(Data excerpts)
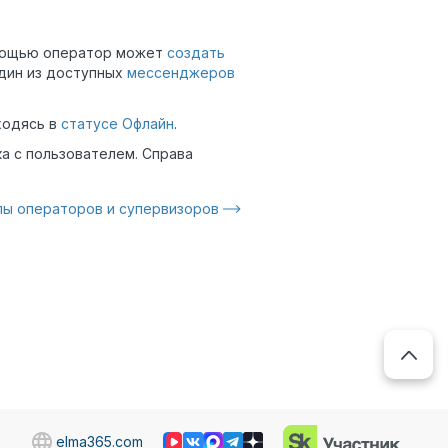
омощью оператор может
создать
один из доступных
мессенджеров
ходясь в
статусе Офлайн
.
ка с пользователем. Справа
пы операторов и супервизоров
elma365.com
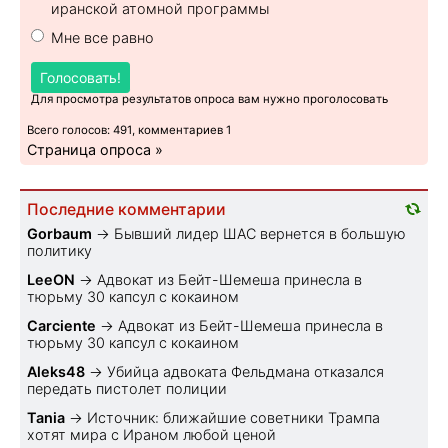
иранской атомной программы
Мне все равно
Голосовать!
Для просмотра результатов опроса вам нужно проголосовать
Всего голосов: 491, комментариев 1
Страница опроса »
Последние комментарии
Gorbaum
→
Бывший лидер ШАС вернется в большую
политику
LeeON
→
Адвокат из Бейт-Шемеша принесла в
тюрьму 30 капсул с кокаином
Carciente
→
Адвокат из Бейт-Шемеша принесла в
тюрьму 30 капсул с кокаином
Aleks48
→
Убийца адвоката Фельдмана отказался
передать пистолет полиции
Tania
→
Источник: ближайшие советники Трампа
хотят мира с Ираном любой ценой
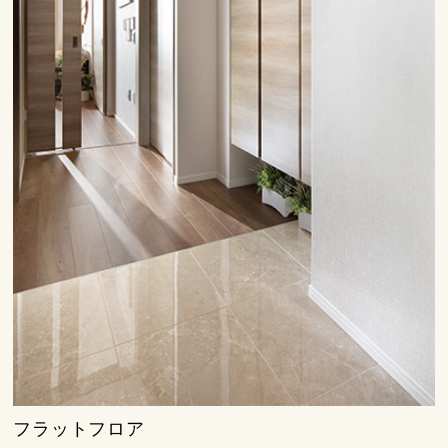
フラットフロア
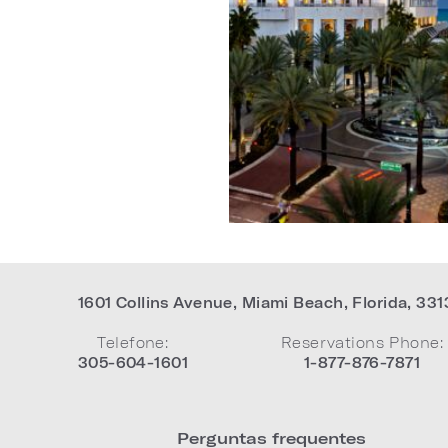
1601 Collins Avenue
,
Miami Beach
,
Florida
,
331
Telefone:
Reservations Phone:
305-604-1601
1-877-876-7871
Perguntas frequentes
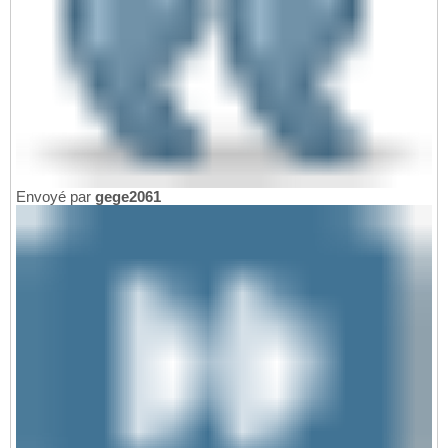
Envoyé par
gege2061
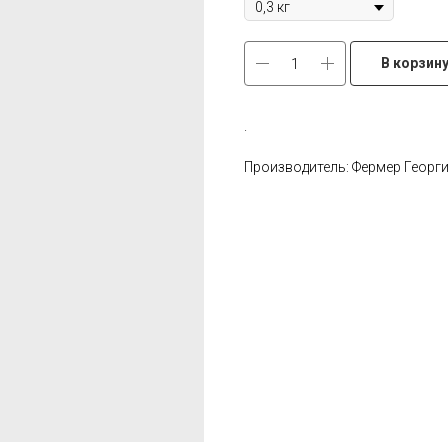
В корзин
.
Производитель: Фермер Георг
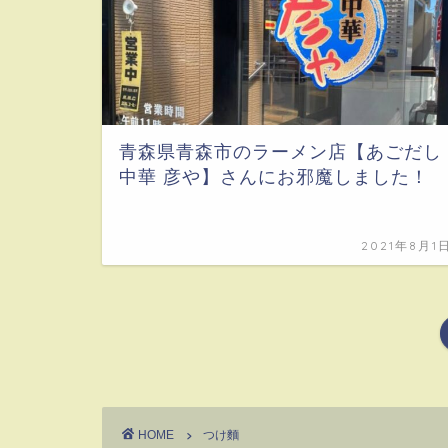
青森県青森市のラーメン店【あごだし
中華 彦や】さんにお邪魔しました！
2021年8月1
HOME
つけ麵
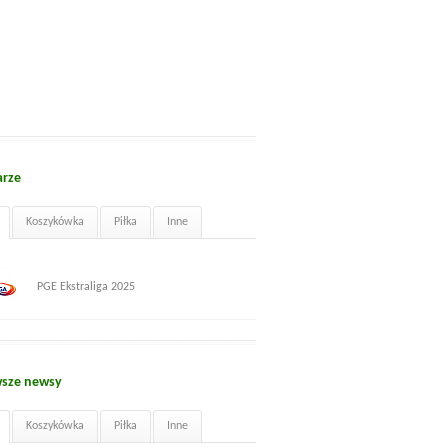
arze
Koszykówka
Piłka
Inne
PGE Ekstraliga 2025
sze newsy
Koszykówka
Piłka
Inne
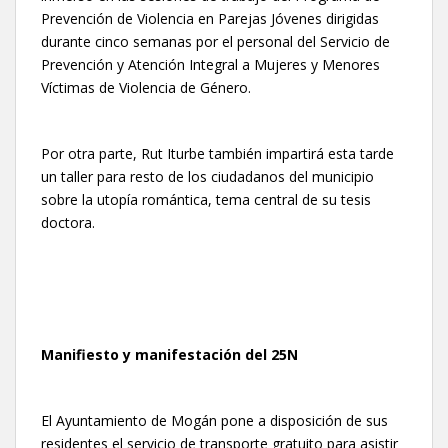
Prevención de Violencia en Parejas Jóvenes dirigidas
durante cinco semanas por el personal del Servicio de
Prevención y Atención Integral a Mujeres y Menores
Víctimas de Violencia de Género.
Por otra parte, Rut Iturbe también impartirá esta tarde
un taller para resto de los ciudadanos del municipio
sobre la utopía romántica, tema central de su tesis
doctora.
Manifiesto y manifestación del 25N
El Ayuntamiento de Mogán pone a disposición de sus
residentes el servicio de transporte gratuito para asistir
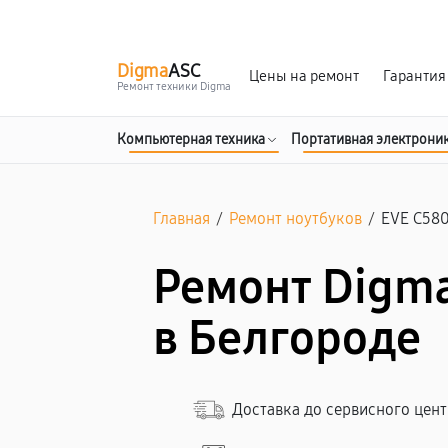
г. Белгород
Ежедневно с 9:00 до 21:00
Digma
ASC
Цены на ремонт
Гарантия
Ремонт техники Digma
Компьютерная техника
Портативная электрони
Главная
/
Ремонт ноутбуков
/
EVE C58
Ремонт Digma
в Белгороде
Доставка до сервисного цен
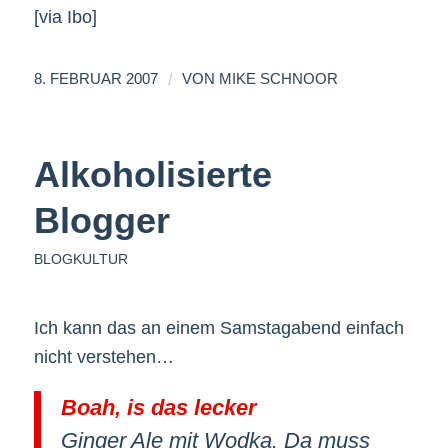
[via Ibo]
/
8. FEBRUAR 2007
VON
MIKE SCHNOOR
Alkoholisierte
Blogger
BLOGKULTUR
Ich kann das an einem Samstagabend einfach
nicht verstehen…
Boah, is das lecker
Ginger Ale mit Wodka. Da muss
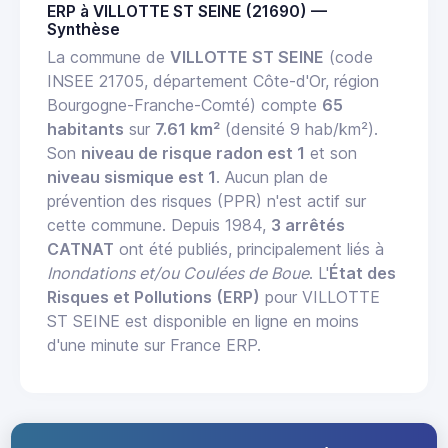
ERP à VILLOTTE ST SEINE (21690) —
Synthèse
La commune de
VILLOTTE ST SEINE
(code
INSEE 21705, département Côte-d'Or, région
Bourgogne-Franche-Comté) compte
65
habitants
sur
7.61 km²
(densité 9 hab/km²).
Son
niveau de risque radon est 1
et son
niveau sismique est 1
. Aucun plan de
prévention des risques (PPR) n'est actif sur
cette commune. Depuis 1984,
3 arrêtés
CATNAT
ont été publiés, principalement liés à
Inondations et/ou Coulées de Boue
. L'
État des
Risques et Pollutions (ERP)
pour VILLOTTE
ST SEINE est disponible en ligne en moins
d'une minute sur France ERP.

Aim of the exercise: Lines containing the word "Prevención" are to be pulled from the records and copied.

Your response:
Prevención de Violencia en Parejas Jóvenes dirigidas
Prevención y Atención Integral a Mujeres y Menores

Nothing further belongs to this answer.